A warning which was issued by the federal government has hit globetrotters hard regarding the need for Australians to be careful travelling in Indonesia.
The United States warned of a heightened terrorism threat against American banks and hotels in Indonesia's second largest city, Surabaya.
Australia's Department of Foreign Affairs has since updated its own travel advice urging travellers to show a "high degree of caution" though it does not call for people to reconsider visiting Indonesia.
But, Harvey World Travel consultant Aaron Powyer said Dubbo residents had not been deterred by these warnings, with holiday bookings still coming in steadily.
When taking bookings, Mr Powyer said residents had expressed concern regarding flying with specific airlines.
"We certainly heard a few concerns after the first Malaysian Airlines incident, but now AirAsia seems to be the main concern," he said.
Despite the concern, Mr Powyer said Indonesia was still a popular holiday destination for Dubbo residents.
"I think it will be a good year for travelling, there has been no cancellations here so people are still going ahead with their plans."

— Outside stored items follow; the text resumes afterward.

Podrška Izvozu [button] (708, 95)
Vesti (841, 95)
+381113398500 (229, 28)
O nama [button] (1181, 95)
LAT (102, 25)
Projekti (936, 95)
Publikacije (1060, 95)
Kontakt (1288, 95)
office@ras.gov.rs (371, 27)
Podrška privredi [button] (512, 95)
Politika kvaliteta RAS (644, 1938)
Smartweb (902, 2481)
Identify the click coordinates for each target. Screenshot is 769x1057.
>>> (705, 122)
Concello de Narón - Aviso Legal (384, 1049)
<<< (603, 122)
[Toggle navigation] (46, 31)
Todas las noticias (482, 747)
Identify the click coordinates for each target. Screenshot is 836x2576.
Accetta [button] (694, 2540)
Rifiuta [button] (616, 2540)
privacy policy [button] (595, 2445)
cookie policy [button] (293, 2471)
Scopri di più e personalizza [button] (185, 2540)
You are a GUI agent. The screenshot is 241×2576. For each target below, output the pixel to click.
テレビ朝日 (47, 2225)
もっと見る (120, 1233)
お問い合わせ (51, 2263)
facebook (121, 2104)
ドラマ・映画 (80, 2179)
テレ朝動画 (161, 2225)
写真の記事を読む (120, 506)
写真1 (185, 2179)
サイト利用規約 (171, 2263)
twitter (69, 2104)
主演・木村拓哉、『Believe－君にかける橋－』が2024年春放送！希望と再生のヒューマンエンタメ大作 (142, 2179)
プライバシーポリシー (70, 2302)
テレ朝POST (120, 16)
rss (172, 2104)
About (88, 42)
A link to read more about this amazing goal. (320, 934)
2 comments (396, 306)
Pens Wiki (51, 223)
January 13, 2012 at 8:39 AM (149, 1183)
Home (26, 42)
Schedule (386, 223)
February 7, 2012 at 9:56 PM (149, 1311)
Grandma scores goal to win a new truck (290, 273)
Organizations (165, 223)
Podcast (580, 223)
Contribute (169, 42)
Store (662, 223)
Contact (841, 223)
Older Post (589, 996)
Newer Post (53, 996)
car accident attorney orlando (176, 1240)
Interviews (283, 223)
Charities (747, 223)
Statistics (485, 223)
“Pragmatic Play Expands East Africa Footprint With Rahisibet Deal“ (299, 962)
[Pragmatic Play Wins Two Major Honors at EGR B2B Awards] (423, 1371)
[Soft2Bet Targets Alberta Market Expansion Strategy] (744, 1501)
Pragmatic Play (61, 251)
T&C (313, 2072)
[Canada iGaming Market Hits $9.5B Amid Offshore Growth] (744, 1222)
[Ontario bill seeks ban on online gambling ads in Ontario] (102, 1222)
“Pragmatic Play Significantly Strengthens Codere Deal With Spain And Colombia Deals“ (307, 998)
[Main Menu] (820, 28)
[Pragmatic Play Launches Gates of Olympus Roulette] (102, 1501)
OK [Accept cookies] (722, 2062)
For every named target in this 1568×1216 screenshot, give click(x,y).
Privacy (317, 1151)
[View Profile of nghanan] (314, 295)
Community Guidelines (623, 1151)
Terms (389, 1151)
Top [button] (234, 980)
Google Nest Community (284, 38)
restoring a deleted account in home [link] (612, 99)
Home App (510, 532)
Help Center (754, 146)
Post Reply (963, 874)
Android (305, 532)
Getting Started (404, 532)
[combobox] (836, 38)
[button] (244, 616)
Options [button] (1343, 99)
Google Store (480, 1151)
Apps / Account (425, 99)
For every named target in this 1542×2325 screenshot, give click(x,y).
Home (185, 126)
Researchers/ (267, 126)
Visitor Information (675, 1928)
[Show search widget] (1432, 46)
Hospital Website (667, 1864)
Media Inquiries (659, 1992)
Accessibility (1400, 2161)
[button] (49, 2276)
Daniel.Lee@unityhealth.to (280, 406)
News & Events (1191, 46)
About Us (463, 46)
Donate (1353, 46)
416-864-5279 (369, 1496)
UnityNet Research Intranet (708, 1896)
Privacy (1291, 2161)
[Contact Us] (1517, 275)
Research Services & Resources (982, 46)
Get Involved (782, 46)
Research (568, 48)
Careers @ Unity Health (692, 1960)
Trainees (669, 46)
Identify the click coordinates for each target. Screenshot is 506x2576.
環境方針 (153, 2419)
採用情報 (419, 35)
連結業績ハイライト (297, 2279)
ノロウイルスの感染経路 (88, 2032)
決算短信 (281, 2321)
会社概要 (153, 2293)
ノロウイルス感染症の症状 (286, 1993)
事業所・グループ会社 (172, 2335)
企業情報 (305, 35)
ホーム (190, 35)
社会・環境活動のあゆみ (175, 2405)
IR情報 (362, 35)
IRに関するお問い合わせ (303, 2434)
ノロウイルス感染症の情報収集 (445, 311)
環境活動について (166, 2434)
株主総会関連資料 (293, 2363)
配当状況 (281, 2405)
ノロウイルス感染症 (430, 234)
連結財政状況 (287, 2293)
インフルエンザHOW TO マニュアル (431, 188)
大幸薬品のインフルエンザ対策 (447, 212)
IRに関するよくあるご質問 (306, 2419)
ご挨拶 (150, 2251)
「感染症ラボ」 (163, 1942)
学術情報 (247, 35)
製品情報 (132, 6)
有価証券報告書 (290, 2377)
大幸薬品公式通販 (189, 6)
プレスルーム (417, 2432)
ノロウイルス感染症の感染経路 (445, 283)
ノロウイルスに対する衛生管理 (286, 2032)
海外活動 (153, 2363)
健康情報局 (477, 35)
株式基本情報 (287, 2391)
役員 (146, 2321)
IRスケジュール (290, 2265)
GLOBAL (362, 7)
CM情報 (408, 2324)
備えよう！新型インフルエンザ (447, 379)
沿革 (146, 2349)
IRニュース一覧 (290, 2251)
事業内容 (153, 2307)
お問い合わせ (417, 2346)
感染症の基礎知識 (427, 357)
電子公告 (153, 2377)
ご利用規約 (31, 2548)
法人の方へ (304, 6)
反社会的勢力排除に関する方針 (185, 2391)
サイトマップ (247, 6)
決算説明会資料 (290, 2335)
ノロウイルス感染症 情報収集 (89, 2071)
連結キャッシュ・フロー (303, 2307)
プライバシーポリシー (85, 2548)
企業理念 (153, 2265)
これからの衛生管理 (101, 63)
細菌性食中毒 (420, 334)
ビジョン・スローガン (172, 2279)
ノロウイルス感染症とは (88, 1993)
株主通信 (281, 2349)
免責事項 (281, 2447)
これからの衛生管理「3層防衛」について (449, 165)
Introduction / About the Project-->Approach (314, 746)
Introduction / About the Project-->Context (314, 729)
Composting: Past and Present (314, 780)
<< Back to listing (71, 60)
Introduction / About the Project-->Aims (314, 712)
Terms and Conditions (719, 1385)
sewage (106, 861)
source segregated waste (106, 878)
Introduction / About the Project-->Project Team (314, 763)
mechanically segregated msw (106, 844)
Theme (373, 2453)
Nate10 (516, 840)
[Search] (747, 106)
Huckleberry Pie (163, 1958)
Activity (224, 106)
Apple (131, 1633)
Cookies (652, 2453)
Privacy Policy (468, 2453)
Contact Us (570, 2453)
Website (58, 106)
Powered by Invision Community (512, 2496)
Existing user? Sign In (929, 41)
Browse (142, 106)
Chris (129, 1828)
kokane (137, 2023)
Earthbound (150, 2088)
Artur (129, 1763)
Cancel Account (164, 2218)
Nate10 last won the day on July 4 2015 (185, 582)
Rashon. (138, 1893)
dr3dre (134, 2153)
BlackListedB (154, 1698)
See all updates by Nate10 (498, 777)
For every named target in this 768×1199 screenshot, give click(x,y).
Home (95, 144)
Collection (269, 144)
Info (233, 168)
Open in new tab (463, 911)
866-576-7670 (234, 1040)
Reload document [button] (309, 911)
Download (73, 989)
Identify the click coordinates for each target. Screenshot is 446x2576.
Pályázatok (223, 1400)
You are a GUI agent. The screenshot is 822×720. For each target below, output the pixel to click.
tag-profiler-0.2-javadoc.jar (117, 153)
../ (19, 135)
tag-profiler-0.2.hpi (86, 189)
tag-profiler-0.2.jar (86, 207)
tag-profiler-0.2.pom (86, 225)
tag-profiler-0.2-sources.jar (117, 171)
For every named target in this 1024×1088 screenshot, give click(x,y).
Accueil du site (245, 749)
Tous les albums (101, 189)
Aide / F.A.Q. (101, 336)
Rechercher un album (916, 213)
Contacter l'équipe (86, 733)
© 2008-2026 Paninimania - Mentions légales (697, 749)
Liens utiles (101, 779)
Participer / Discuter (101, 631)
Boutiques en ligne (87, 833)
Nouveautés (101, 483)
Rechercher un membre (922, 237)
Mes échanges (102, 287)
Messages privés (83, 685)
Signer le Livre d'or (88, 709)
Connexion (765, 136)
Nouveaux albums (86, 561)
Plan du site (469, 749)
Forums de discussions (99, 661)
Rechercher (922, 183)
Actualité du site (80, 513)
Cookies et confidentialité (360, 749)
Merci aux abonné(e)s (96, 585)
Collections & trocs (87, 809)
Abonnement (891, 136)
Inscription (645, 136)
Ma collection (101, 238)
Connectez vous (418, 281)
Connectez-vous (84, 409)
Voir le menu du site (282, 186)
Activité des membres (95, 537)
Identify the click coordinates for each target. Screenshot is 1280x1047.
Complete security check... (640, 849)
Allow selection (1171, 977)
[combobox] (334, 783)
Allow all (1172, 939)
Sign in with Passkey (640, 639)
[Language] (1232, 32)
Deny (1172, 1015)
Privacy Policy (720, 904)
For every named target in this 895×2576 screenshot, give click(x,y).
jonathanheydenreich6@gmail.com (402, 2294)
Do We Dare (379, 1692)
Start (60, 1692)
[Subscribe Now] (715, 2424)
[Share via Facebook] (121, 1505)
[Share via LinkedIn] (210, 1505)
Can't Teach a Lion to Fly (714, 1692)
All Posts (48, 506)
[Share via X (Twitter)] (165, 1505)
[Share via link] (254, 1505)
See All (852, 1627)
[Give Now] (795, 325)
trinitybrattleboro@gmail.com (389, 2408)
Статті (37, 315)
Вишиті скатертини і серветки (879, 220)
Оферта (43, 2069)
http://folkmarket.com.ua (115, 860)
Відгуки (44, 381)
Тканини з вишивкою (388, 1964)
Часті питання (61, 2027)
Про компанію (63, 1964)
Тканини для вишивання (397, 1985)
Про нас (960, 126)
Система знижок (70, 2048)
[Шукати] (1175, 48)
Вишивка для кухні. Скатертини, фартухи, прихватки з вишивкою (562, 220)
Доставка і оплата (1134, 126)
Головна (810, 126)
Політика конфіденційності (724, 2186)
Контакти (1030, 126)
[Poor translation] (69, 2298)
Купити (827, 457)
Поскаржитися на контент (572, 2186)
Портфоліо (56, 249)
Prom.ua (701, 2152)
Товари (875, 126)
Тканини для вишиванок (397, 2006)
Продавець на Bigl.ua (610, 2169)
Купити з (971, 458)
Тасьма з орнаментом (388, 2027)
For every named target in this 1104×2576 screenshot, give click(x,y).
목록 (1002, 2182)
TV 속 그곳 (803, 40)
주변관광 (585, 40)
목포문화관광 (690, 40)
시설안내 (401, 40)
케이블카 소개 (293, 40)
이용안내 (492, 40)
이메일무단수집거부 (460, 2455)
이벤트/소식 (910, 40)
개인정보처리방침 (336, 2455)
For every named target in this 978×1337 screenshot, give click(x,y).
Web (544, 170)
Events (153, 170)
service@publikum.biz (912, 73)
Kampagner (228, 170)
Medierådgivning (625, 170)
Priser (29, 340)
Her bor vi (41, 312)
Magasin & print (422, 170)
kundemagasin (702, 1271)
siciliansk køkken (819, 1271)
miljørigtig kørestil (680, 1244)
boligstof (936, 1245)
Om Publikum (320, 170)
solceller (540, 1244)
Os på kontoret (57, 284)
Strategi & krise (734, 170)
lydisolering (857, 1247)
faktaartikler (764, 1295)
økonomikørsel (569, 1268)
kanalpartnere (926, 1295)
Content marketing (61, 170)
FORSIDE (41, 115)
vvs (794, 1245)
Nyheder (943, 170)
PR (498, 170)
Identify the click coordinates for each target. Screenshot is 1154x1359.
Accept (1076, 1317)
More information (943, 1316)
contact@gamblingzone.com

If anything, 2014 was a tragic year for aviation with 155 passengers and seven crew feared dead after AirAsia flight QZ8501 lost contact with Jakarta air traffic control on December 28 while en route from Surabaya to Singapore.
Ten months earlier, on March 8, Malaysia Airlines Flight 370 disappeared from radar screens when flying from Kuala Lumpur to Beijing, with no trace of the Boeing 777 or its 227 passengers and 12 crew members.
Only four months after that on July 17, 283 passengers and 15 crew members died when another Malaysian Airlines jet, MH17, was shot down over Ukraine while en route from Amsterdam to Kuala Lumpur.
More than 220 more people have died in airline disasters in Nepal, Taiwan, Iran and the Mali desert this year.